On Tue, Oct 20, 2020 at 8:20 PM Larry Garfield <la...@garfieldtech.com>
wrote:

> A while back, Nikita mentioned that it should now be easy to offer an
> abbreviated syntax for functions that are just a single expression.  I
> decided to take a crack at it and it turns out he was right.  I thus offer
> this RFC:
>
> https://wiki.php.net/rfc/short-functions
>
> Hopefully I made a decent enough case for it.  It's entirely a convenience
> factor, but I think for many OOP cases (getter methods and factored out
> operations) and functional cases (where functions should generally be a
> single expression conceptually) it does make the code nicer, more compact,
> and more readable.
>
> *dons flame retardant suit*
>

Overall, I do not like this proposal. I can see the appeal, and I can also
see a (rather weak) consistency argument for it, but ultimately I think
this will do more harm than good. It introduces a second way to write the
same thing, without providing a major saving in brevity. You might try to
argue the same about arrow functions, but I think the relative difference
is much more significant there.

If we take a class like this:

class X {
    public function getFoo(): int {
        return $this->foo;
    }

    public function setFoo(int $value): void {
        $this->foo = $value;
    }

    public function getBar(): int {
        return $this->bar;
    }

    public function setBar(int $value): void {
        $this->bar = $value:
    }
}

And convert it to the proposed syntax:

class X {
    public function getFoo(): int => $this->foo;

    public function setFoo(int $value): void {
        $this->foo = $value;
    }

    public function getBar(): int => $this->bar;

    public function setBar(int $value): void {
        $this->bar = $value;
    }
}

I don't think we've managed to save much screen real estate here, but we
did make the code harder to scan: In practice you will always end up mixing
the => and the {} notations, which makes it harder to pick out the function
bodies.

Now, we *could* make this more compact by writing it like this (and this
would be a significant saving):

class X {
    public function getFoo(): int => $this->foo;
    public function setFoo(int $value): int => $this->foo = $value;
    public function getBar(): int => $this->bar;
    public function setBar(int $value): int => $this->bar = $value;
}

Note that this is not the same: The setters now return the value they're
setting. You wouldn't ever do this if you used the long-hand notation, but
I can bet you that this is going to become something people routinely do
with this syntax, because it is the path of least resistance and avoids the
awkward syntax mix for getters and setters.

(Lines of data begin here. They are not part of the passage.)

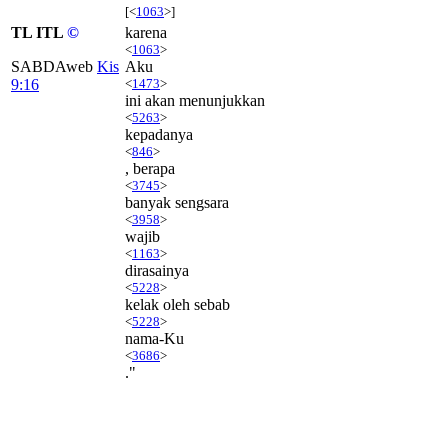
[<
1063
>]
TL ITL
©
karena
<
1063
>
SABDAweb
Kis
Aku
9:16
<
1473
>
ini akan menunjukkan
<
5263
>
kepadanya
<
846
>
, berapa
<
3745
>
banyak sengsara
<
3958
>
wajib
<
1163
>
dirasainya
<
5228
>
kelak oleh sebab
<
5228
>
nama-Ku
<
3686
>
."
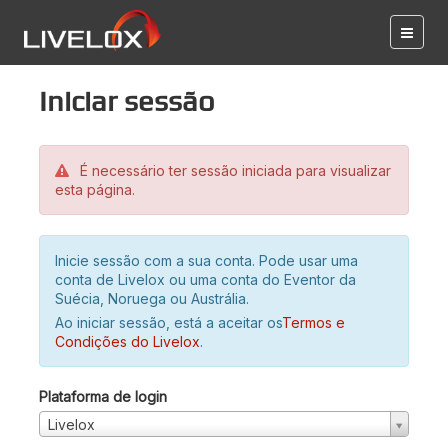
Iniciar sessão
É necessário ter sessão iniciada para visualizar
esta página.
Inicie sessão com a sua conta. Pode usar uma
conta de Livelox ou uma conta do Eventor da
Suécia, Noruega ou Austrália.
Ao iniciar sessão, está a aceitar os
Termos e
Condições do Livelox
.
Plataforma de login
Livelox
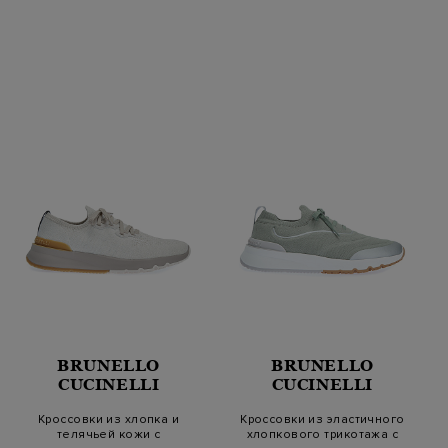
BRUNELLO
BRUNELLO
CUCINELLI
CUCINELLI
Кроссовки из хлопка и
Кроссовки из эластичного
телячьей кожи с
хлопкового трикотажа с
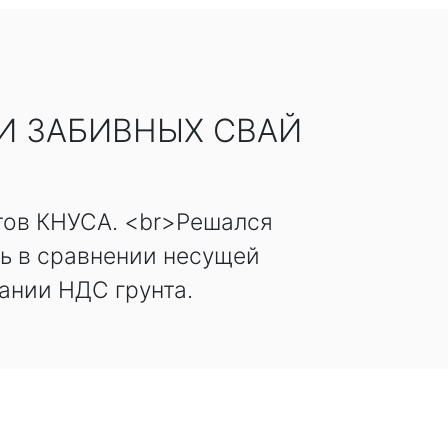
И ЗАБИВНЫХ СВАЙ
тов КНУСА. <br>Решался
сь в сравнении несущей
ании НДС грунта.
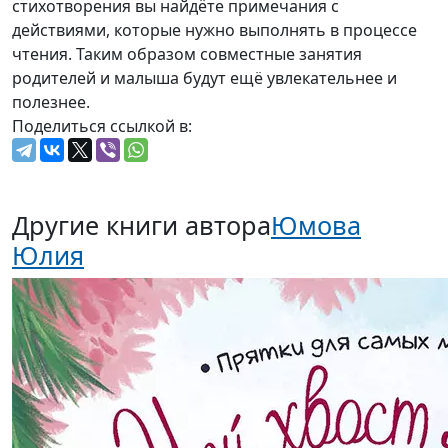
стихотворения вы найдёте примечания с
действиями, которые нужно выполнять в процессе
чтения. Таким образом совместные занятия
родителей и малыша будут ещё увлекательнее и
полезнее.
Поделиться ссылкой в:
Другие книги автора
Юмова
Юлия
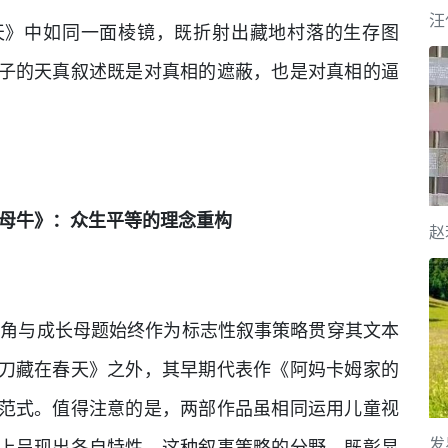
天》中如同一面棱镜，既折射出藏地村落的生存图
子的天真叙述既是对真相的遮蔽，也是对真相的逼
母牛》：众生平等的理念重构
视角与成长母题始终作为标志性叙事策略贯穿其文本
刀藏在春天》之外，其早期代表作《阿妈卡姆家的
范式。值得注意的是，两部作品虽相同运用儿童视
上呈现出各自特性。这种叙事策略的分野，既彰显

Now, in my first example I cheated: I used sane code formatting instead of
following PHP-FIGs recommendations (swear words omitted here). If we were
writing C++ code, which has different baseline expectations on what
acceptable formatting is, this code might have been written compactly as:

class X {
    public function getFoo(): int { return $this->foo; }
    public function setFoo(int $value): void { $this->foo = $value; }
    public function getBar(): int { return $this->bar; }
    public function setBar(int $value): void { $this->bar = $value; }
}

You'll note that this looks very similar to my last example -- with the
difference that it does not butcher the return value of the setters. Which
really goes to show that this is not a language problem, but a problem with
an unnecessarily verbose coding style guide. If you think that this kind of
concise notation is valuable, then I think the style guide should be the
first point of attack.

I think the most concerning example in the RFC is this one:

function pick_one(int $a) => match($a) {
    1 => 'One',
    2 => 'Two',
    3 => 'Three',
    default => 'More',
};

With match, the actual implementation of the function may be quite large,
even though it is only a single expression. In this case the (relative)
saving is particularly small, and the question of which form you should be
using becomes more prominent. I personally wouldn't want to see that code,
but that would require drawing a line regarding which types of expressions
are acceptable to use with this syntax and which aren't.

I also dislike the somewhat subtle requirement for a trailing semicolon
after the closing brace in this case -- it makes sense for sure, but it
looks wrong at a glance, because it's not immediately apparent that this is
not a function block, but a match block.